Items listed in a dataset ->
== == ==

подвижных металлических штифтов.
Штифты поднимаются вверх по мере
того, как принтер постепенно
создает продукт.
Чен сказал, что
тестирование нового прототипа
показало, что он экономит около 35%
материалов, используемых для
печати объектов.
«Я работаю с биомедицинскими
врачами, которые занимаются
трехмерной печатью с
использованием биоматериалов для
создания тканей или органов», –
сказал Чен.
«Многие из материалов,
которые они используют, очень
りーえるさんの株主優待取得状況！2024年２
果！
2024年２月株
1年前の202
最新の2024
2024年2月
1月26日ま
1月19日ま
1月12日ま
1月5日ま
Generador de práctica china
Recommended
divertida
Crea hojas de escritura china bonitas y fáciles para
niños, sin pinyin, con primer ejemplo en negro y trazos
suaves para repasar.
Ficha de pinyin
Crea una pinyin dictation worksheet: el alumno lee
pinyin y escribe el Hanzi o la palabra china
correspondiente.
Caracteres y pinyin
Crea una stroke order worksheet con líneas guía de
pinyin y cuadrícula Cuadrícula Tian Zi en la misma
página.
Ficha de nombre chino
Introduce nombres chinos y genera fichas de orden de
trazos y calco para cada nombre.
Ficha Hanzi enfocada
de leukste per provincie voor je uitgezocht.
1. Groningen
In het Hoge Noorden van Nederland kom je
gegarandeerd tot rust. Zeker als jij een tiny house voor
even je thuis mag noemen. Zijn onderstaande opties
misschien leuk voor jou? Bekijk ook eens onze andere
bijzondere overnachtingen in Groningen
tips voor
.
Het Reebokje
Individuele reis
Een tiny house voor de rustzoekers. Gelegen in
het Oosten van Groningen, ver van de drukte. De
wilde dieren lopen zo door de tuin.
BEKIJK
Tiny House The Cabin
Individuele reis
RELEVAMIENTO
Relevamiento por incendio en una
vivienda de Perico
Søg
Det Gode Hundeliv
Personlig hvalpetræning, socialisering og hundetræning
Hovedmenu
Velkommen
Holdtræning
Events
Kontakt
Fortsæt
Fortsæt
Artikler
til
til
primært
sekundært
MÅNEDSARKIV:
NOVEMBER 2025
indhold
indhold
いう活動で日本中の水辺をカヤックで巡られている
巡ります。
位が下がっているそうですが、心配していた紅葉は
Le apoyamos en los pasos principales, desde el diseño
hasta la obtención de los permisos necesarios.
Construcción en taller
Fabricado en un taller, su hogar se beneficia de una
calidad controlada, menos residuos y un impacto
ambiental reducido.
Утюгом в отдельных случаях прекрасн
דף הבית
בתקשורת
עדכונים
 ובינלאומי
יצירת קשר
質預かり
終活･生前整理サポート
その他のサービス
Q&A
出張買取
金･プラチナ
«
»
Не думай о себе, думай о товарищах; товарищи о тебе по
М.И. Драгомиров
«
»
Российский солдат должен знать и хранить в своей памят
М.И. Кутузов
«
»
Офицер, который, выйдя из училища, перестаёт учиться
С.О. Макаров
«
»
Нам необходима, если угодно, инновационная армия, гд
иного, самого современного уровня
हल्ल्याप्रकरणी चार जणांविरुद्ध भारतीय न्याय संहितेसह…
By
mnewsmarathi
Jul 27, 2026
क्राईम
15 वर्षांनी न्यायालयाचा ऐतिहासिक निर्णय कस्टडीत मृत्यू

== == ==

Begin with the first line of the records and reproduce each line as is, ending with the line that holds "врачами, которые занимаются".

FINISHED EXERCISE ->
подвижных металлических штифтов.
Штифты поднимаются вверх по мере
того, как принтер постепенно
создает продукт.
Чен сказал, что
тестирование нового прототипа
показало, что он экономит около 35%
материалов, используемых для
печати объектов.
«Я работаю с биомедицинскими
врачами, которые занимаются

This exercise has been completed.